As you probably know, for decades after, transistor counts doubled every TWO years. If the cubit count doubles every two years, that's going to be a problem for cryptography.
Moores law is a reflection of market forces. Doubling was enabled by halving cost enabled by market pressure to reduce costs enabling people to afford more capabilities for the same cost which fueled a never ending feedback loop.
There is no analogue to QC and BTW number of entangled qubits are NOT doubling every year.
We don't know if that's possible, but we didn't know that 386 was possible in 1970.
Nonsense it was then and mostly continues today to be an engineering problem.
Nobody has any idea how to scale out QC without being drowned out by noise.

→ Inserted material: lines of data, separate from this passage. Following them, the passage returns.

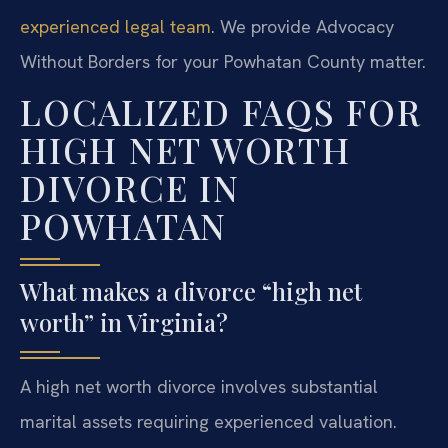
experienced legal team
. We provide Advocacy
Without Borders for your Powhatan County matter.
LOCALIZED FAQS FOR
HIGH NET WORTH
DIVORCE IN
POWHATAN
What makes a divorce “high net
worth” in Virginia?
A high net worth divorce involves substantial
marital assets requiring experienced valuation.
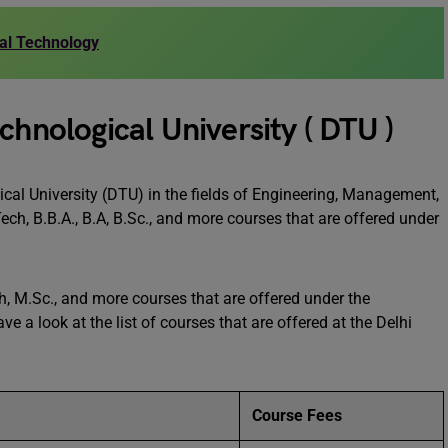
rial Technology
chnological University ( DTU )
ical University (DTU) in the fields of Engineering, Management,
ch, B.B.A., B.A, B.Sc., and more courses that are offered under
ch, M.Sc., and more courses that are offered under the
e a look at the list of courses that are offered at the Delhi
Course Fees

Isn't single pad encryption still safe, though less convenient?
One-Time Pads, implemented and used correctly, are provably secure. That can never change, not even given infinitely-fast computers (which Quantum Computers aren't), because the proof demonstrates that the ciphertext gives you NO information about the plaintext. No amount of computation can extract information from an empty set.
However, one-time pads are also pointless. Oh, there are some very isolated contexts in which they can be usefully applied, but they're useless for nearly everything we use cryptography for today. The one-time pad scheme requires securely distributing the pad, which must be as large as the message to be sent. If you have some channel you can use to distribute the pad securely, why not just use that channel to send the message?
Symmetric cryptography (e.g. AES) improves on the one-time pad by reducing the size of the key material from as large as the message (possibly many gigabytes) to something very small. Say, 16 bytes. So you give up provable perfect secrecy in exchange for only needing a way to securely distribute 16 bytes.
Asymmetric cryptography (e.g. RSA) improves on symmetric cryptography by eliminating the need for every pair of potential communications endpoints to securely exchange symmetric keys. Instead, every potential recipient can publish a its "public" key to every potential sender. This distribution of public keys does need to be secure, but the security requirement is weaker. Symmetric keys need to be kept secret, public keys do not; instead we only need to ensure their integrity, that the potential sender got the actual public key of the potential recipient.
Asymmetric cryptography can be used to further reduce the scope of this problem by using its ability to digitally sign certificates, proving the legitimacy of a given public key assuming (a) the recipient of the certificate has securely received the public signing key and (b) the private signing key is not compromised and is only used to sign legitimate public keys. Thus, the key distribution problem is reduced to a "bootstrapping" problem; we just have to get Certificate Authority key(s) securely. In practice we do this by distributing the bootstrapping keys in system software.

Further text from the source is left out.